#### [To do]
Where the line containing "Speak to our expert" appears in the entries below, begin there and output every line through the last, exactly, minus the pictures.

====== Provided data ======

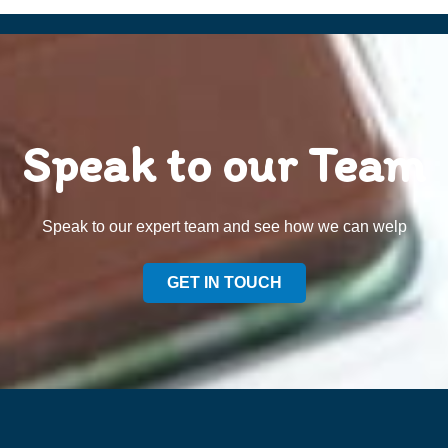
Speak to our Team
Speak to our expert team and see how we can welp
GET IN TOUCH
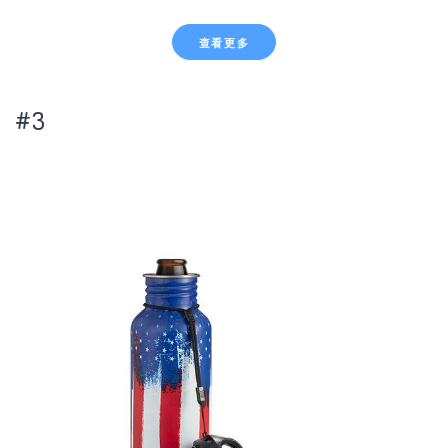
查看更多
#3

======

#### [Answer section]
Speak to our expert team and see how we can welp
GET IN TOUCH
查看更多
#3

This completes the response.